Granger… Kurz dachte er an sie. Ein seltsames Gefühl entstand in seiner Magengegend. Er hatte noch keine Zeit gehabt, näher über diese Situation nachzudenken, sich Gedanken darüber zu machen, wie es weiter gehen sollte. Ob es weiter gehen sollte! Denn… klar war, dass sie keine Gefühle für ihn haben wollte, jetzt aber wohl doch hatte. Und er wusste nicht, ob das besonders gut oder wirklich, wirklich schlecht war.

 

Er schlich um das Haus. Schwere Vorhänge verbargen den Blick durch die hohen Fenster. Um der nächsten Ecke hielt er inne. Dolohow war an der Wand eingeschlafen. Natürlich war dieser Mistkerl hier und hielt Wache. Draco hob den Zauberstab und verfluchte ihn stumm. Der Schockzauber traf den Mann unerwartet, und ehe er aufwachen konnte, war er an der Wand zusammen gesunken.

 

Draco verspürte kein Mitleid.

 

Er näherte sich dem Hintereingang. Natürlich war auch dieser mit Sprüchen gesichert. Und Draco war sich sicher, dass sein Vater sie nicht ändern würde, nur weil sein Sohn abhanden gekommen war. So arrogant war sein Vater nämlich.

Sein Vater…! Lucius, der Granger vergewaltigt hatte! Wut kochte an die Oberfläche, als er zornig auch hier die Bannsprüche löste und die Tür lautlos aufzog.

 

Sie führte in den Keller. Er war gewölbt, grau und feucht. Die einzigen Geräusche hier kamen von den Wassertropfen, die in Pfützen auf den Boden tropften. Er nahm an, dass Wasser drang von außen durch die Wände. Sein Vater hatte sich nie die Mühe gemacht, diesen Schaden zu beheben.

 

Langsam durschritt er die Gänge und erreichte die Treppe, die nach oben führte. Soweit stellte sich niemand in seinen Weg, und er war sich nicht sicher, ob er nicht schon selber in eine Falle gelaufen war.

Aber eines konnte er mit Sicherheit sagen: Sein Vater traute ihm nicht zu, irgendwas alleine zu bewältigen.

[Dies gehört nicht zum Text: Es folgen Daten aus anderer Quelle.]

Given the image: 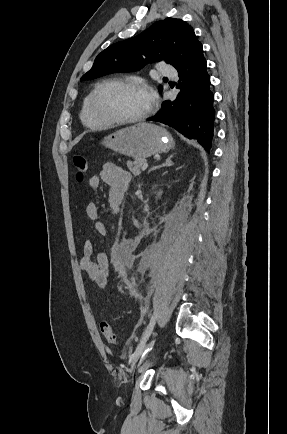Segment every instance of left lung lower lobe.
<instances>
[{
  "mask_svg": "<svg viewBox=\"0 0 287 434\" xmlns=\"http://www.w3.org/2000/svg\"><path fill=\"white\" fill-rule=\"evenodd\" d=\"M177 70V88L181 92L175 100L164 101L162 109L148 120L173 127L209 151L214 137L215 110L203 53Z\"/></svg>",
  "mask_w": 287,
  "mask_h": 434,
  "instance_id": "1",
  "label": "left lung lower lobe"
}]
</instances>
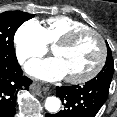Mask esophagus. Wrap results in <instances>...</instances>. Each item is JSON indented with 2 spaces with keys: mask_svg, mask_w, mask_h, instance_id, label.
<instances>
[{
  "mask_svg": "<svg viewBox=\"0 0 117 117\" xmlns=\"http://www.w3.org/2000/svg\"><path fill=\"white\" fill-rule=\"evenodd\" d=\"M32 89L33 90H35L36 92H38V93H47L48 92V90H49V88H47V87H42V86H40L39 84H37V83H33L32 84Z\"/></svg>",
  "mask_w": 117,
  "mask_h": 117,
  "instance_id": "1",
  "label": "esophagus"
}]
</instances>
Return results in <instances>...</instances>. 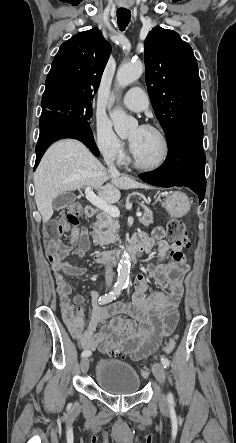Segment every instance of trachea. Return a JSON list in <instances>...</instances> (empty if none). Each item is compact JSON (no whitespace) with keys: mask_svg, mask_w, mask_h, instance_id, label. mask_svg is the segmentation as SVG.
Here are the masks:
<instances>
[{"mask_svg":"<svg viewBox=\"0 0 236 443\" xmlns=\"http://www.w3.org/2000/svg\"><path fill=\"white\" fill-rule=\"evenodd\" d=\"M131 18V12L128 9L120 8L117 10V23L121 31H124L128 26Z\"/></svg>","mask_w":236,"mask_h":443,"instance_id":"3493384b","label":"trachea"}]
</instances>
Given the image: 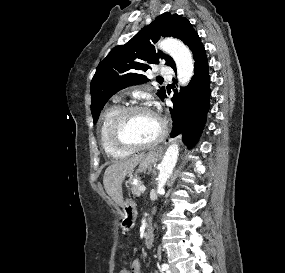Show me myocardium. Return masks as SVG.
Instances as JSON below:
<instances>
[{"label":"myocardium","mask_w":285,"mask_h":273,"mask_svg":"<svg viewBox=\"0 0 285 273\" xmlns=\"http://www.w3.org/2000/svg\"><path fill=\"white\" fill-rule=\"evenodd\" d=\"M139 111H147L152 113L160 124V132L158 136L150 142L134 144L123 138L122 130L128 116ZM167 131V123L159 114L145 106L134 104L121 108V110L115 116L110 127V139L113 145H115L117 148L123 151L132 152L147 149L159 144L166 137Z\"/></svg>","instance_id":"obj_1"}]
</instances>
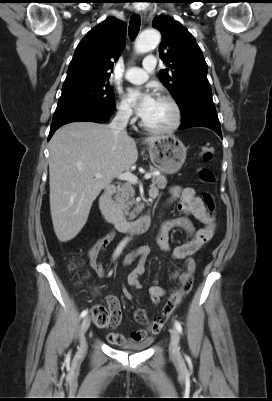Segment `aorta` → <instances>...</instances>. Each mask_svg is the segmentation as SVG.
<instances>
[{"label": "aorta", "mask_w": 272, "mask_h": 401, "mask_svg": "<svg viewBox=\"0 0 272 401\" xmlns=\"http://www.w3.org/2000/svg\"><path fill=\"white\" fill-rule=\"evenodd\" d=\"M161 35L155 29L143 31L135 44L138 53H147L153 50L160 43Z\"/></svg>", "instance_id": "1"}]
</instances>
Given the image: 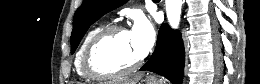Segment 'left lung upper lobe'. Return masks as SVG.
<instances>
[{"label":"left lung upper lobe","mask_w":260,"mask_h":84,"mask_svg":"<svg viewBox=\"0 0 260 84\" xmlns=\"http://www.w3.org/2000/svg\"><path fill=\"white\" fill-rule=\"evenodd\" d=\"M127 0H83L76 11L71 35V53H73L89 26L107 12L126 3Z\"/></svg>","instance_id":"left-lung-upper-lobe-1"}]
</instances>
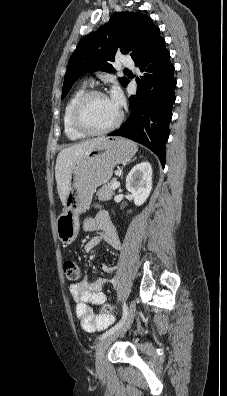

Also hatte er eine gute Chance, dass er hier rauskommen würde, ohne dass es jemand bemerkte.

 

Er öffnete sehr leise die Tür und linste nach rechts und links. Die Gänge lagen verlassen vor ihm. Jetzt brauchte er nur die richtige Gelegenheit. Und er entdeckte sie sogar! Das war der äußerste Knackpunkt seines Plans gewesen. Aber den schien er vielleicht überwinden zu können. Die Sucht seines Vaters kam ihm sehr gelegen.

 

Lucius war gerade in sein Studierzimmer gegangen. Denn dort bewahrte er den teuren Alkohol auf. So viel wusste selbst er. Er folgte ihm leise und hoffte, dass ihm jetzt niemand in den Weg kam.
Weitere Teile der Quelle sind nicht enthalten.